***** Supplied material *****

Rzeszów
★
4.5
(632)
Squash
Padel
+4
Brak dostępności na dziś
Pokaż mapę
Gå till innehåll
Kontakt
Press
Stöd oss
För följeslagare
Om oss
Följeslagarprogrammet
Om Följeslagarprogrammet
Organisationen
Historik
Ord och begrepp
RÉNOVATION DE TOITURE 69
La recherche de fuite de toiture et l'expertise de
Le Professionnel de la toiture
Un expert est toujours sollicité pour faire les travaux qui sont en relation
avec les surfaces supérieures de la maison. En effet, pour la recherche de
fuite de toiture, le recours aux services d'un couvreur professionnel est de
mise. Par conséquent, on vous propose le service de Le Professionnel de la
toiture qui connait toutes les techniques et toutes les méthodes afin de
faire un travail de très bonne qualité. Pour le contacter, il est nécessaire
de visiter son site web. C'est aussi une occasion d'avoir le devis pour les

*****
***** Supplied material *****

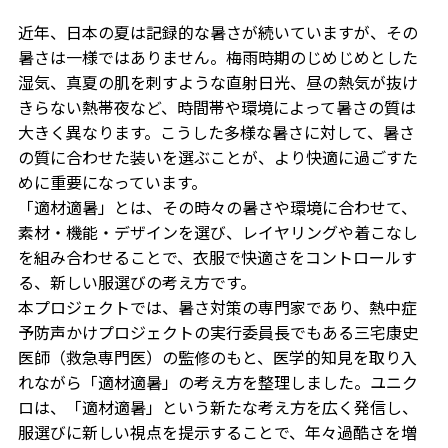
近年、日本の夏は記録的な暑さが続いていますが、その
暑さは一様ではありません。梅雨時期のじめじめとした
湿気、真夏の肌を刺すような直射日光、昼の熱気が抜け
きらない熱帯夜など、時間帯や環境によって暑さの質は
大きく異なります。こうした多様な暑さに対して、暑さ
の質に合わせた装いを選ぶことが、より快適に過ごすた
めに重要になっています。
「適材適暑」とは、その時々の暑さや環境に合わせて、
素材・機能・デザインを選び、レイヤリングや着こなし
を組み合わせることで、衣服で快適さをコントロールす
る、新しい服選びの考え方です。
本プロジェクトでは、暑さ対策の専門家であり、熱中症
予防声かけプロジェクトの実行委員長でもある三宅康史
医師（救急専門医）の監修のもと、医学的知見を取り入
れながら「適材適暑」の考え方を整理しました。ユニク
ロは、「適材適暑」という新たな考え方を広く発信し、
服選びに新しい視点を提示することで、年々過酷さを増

*****

Lines with "fuite" in them are what the answer must contain; copy each from the records above.

[Answer space]
La recherche de fuite de toiture et l'expertise de
fuite de toiture, le recours aux services d'un couvreur professionnel est de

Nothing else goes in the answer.